Wegener hayatının son iki yılında dikkatini Grönland'ın iklimine çevirdi. 1920'lerin berbat ekonomisinde değerli araştırmacılara fon sağlamak için kurulan Alman Araştırma Fonları Komitesi, Wegener'e Grönland iklimini araştıracak mütevazi bir proje için destek verdi. Grönland'ın Avrupa iklimine etkisi ve özellikle Avrupa ve Kuzey Amerika arasındaki olası hava rotalarındaki konumu nedeniyle bu destek o günlerde önemli bir konuydu.
Alfred Wegener burada beklenmedik bir fırsat gördü. Komiteye yardımlarını Grönland'a kurulacak üç istasyonla iklimi gözlemlemenin yanı sıra buzul incelemelerini de kapsayacak çok daha büyük bir projeye genişletme önerisi sundu. Buzul araştırmaları buzun birikme hızı ölçümlerini içerecekti. Sunduğu öneri 500.000 Alman Markı (1929 kurlarıyla 45.000 mark, 125.000 ABD doları) gerektiriyordu. Bu o zamanlar çok büyük bir miktardı. Komite'nin talebe hızlıca fon sağlaması Wegener'e duyulan büyük saygının göstergesidir.

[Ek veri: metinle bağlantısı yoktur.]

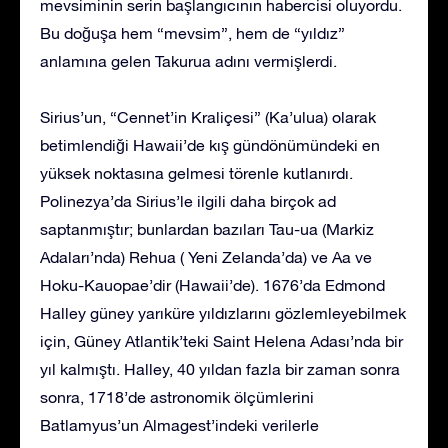
mevsiminin serin başlangıcının habercisi oluyordu.
Bu doğuşa hem “mevsim”, hem de “yıldız”
anlamına gelen Takurua adını vermişlerdi.
Sirius’un, “Cennet’in Kraliçesi” (Ka’ulua) olarak
betimlendiği Hawaii’de kış gündönümündeki en
yüksek noktasına gelmesi törenle kutlanırdı.
Polinezya’da Sirius’le ilgili daha birçok ad
saptanmıştır; bunlardan bazıları Tau-ua (Markiz
Adaları’nda) Rehua ( Yeni Zelanda’da) ve Aa ve
Hoku-Kauopae’dir (Hawaii’de). 1676’da Edmond
Halley güney yarıküre yıldızlarını gözlemleyebilmek
için, Güney Atlantik’teki Saint Helena Adası’nda bir
yıl kalmıştı. Halley, 40 yıldan fazla bir zaman sonra
sonra, 1718’de astronomik ölçümlerini
Batlamyus’un Almagest’indeki verilerle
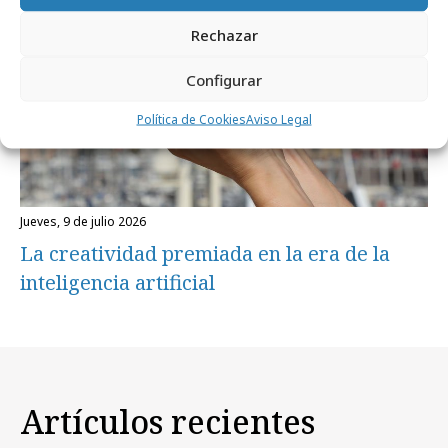
Rechazar
Configurar
Política de Cookies
Aviso Legal
jueves, 9 de julio 2026
La creatividad premiada en la era de la
inteligencia artificial
Artículos recientes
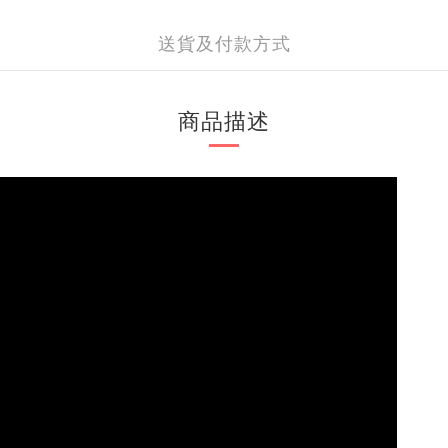
送貨及付款方式
商品描述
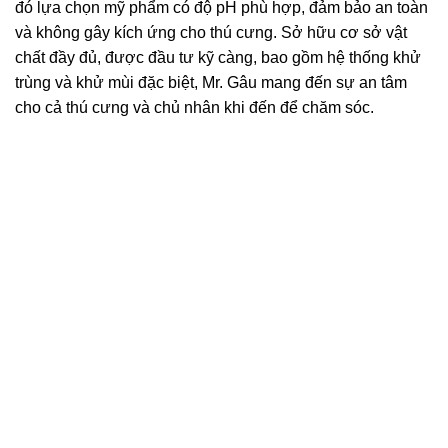
đó lựa chọn mỹ phẩm có độ pH phù hợp, đảm bảo an toàn
và không gây kích ứng cho thú cưng. Sở hữu cơ sở vật
chất đầy đủ, được đầu tư kỹ càng, bao gồm hệ thống khử
trùng và khử mùi đặc biệt, Mr. Gâu mang đến sự an tâm
cho cả thú cưng và chủ nhân khi đến để chăm sóc.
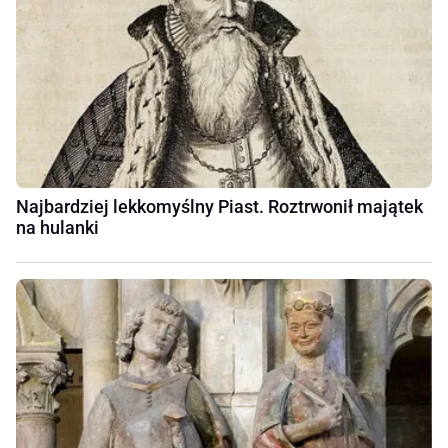
Najbardziej lekkomyślny Piast. Roztrwonił majątek
na hulanki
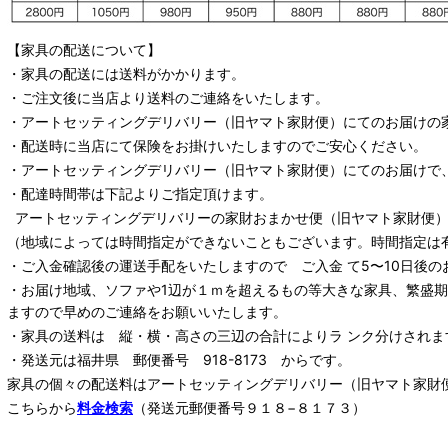
【家具の配送について】
・家具の配送には送料がかかります。
・ご注文後に当店より送料のご連絡をいたします。
・
アートセッティングデリバリー
（旧ヤマト家財便）
にてのお届けの
・配送時に当店にて保険をお掛けいたしますのでご安心ください。
・
アートセッティングデリバリー
（旧ヤマト家財便）
にてのお届けで
・配達時間帯は下記よりご指定頂けます。
アートセッティングデリバリー
の家財おまかせ便
（旧ヤマト家財便）：
（地域によっては時間指定ができないこともございます。時間指定は
・ご入金確認後の運送手配をいたしますので ご入金 て5〜10日後の
・お届け地域、ソファや1辺が１ｍを超えるもの等大きな家具、繁盛
ますので早めのご連絡をお願いいたします。
・家具の送料は 縦・横・高さの三辺の合計によりラ ンク分けされま
・発送元は福井県 郵便番号 918-8173 からです。
家具の個々の配送料は
アートセッティングデリバリー
（旧ヤマト家財
こちらから
料金検索
（発送元郵便番号９１８−８１７３）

Alfred Wegener'in Arktika'da Ölümü
Alfred Wegener 1929 yazında baş asistanını yanına alarak Grönland'ın batı kıyısında, aletlerin ve malzemelerin yukarı buzullara nakledilmesine uygun bir mevzi seçmek amacıyla keşif turuna çıktı. 1930 baharında Almanya'dan bir gemiyle işe aldıkları 20 adam, iki adet pervaneli kızak, tonlarca yiyecek ve alet edevat ile döndü.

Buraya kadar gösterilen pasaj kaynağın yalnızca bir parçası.